My very first interest was Pachelbel's Canon (yeah, sue me, I dare ya), but what really started a serious interest was finding one of those "Top 100 classical works" videos. Many pieces were popular but others not so much. I wasn't aware of the big variety of the music. The video also had an excerpt of Schubert's Unfinished Symphony in B minor. I was intrigued, and decided to hear the whole thing. It wasn't long, half an hour, so I wasn't daunted. I loved it, so I decided to look into this Schubert, and also his idol Beethoven. It wasn't long until I was in love with Romanticism. Renaissance, Baroque, Classical and 20th century soon followed. I still haven't explored many great composers, but that feeling, that I still have so much to discover, so many composers, and that it will never stop thanks to contemporary composers who appear every day (I'm still discovering the XXI century) fascinates, keeps me interested and hungry for more.


----------



## JACE (Jul 18, 2014)

I've been a music fan my since my early teenage years, but my interest in classical took off while I was in college. I took a music appreciation course as an elective and was exposed to classical music in a methodical way for the first time.
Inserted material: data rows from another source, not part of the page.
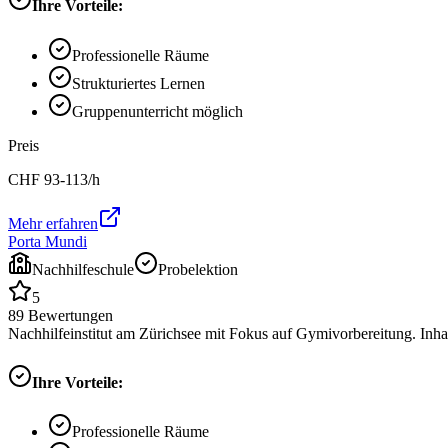
Ihre Vorteile:
Professionelle Räume
Strukturiertes Lernen
Gruppenunterricht möglich
Preis
CHF
93-113
/h
Mehr erfahren
Porta Mundi
Nachhilfeschule
Probelektion
5
89
Bewertungen
Nachhilfeinstitut am Zürichsee mit Fokus auf Gymivorbereitung. Inha
Ihre Vorteile:
Professionelle Räume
A few of the works _immediately_ grabbed my attention:
- Brahms: Second Symphony (Bruno Walter, Columbia SO)
- Berlioz: Symphonie fantastique (Bernstein, NYPO)
- Liszt: Les Preludes (Bernstein, NYPO)
- Bartok: Concerto for Orchestra (Boulez, NYPO)

A few years later, while in grad school, I was re-exploring the music appreciation course recordings and I suddenly "heard" Ives' _Putnam's Camp, Redding, Connecticut_ from "Three Place in New England." (It was the famous performance by Ormandy & Philadelphia.)

"Three Places" was the work that really blew my mind and sent me scurrying to the library to learn more about Ives and his music. So Ives was easily the biggest catalyst for drawing me deeply into classical music and prompting me to become an addict!

Incidentally, all of these recordings are still among my all-time favorites. Says something about "imprinting," no?


----------



## starthrower (Dec 11, 2010)

^^^
I didn't get into Ives until years later. I have to thank Frank Zappa for getting me into the 20th century repertoire. That's where I heard Stravinsky's Royal March, and Bartok's 3rd piano concerto.


----------



## JACE (Jul 18, 2014)

starthrower said:


> ^^^
> I didn't get into Ives until years later. I have to thank Frank Zappa for getting me into the 20th century repertoire. That's where I heard Stravinsky's Royal March, and Bartok's 3rd piano concerto.


Funny: Zappa is someone that I _still_ need to explore. All I've heard is "Hot Rats" and that's it.

...sorry to take the thread off topic!


----------



## arpeggio (Oct 4, 2012)

*Rimsky-Korsakov Scheherazade*

Rimsky-Korsakov _Scheherazade_. My parents had a recording of it that I listened over and over again when I was like six or seven.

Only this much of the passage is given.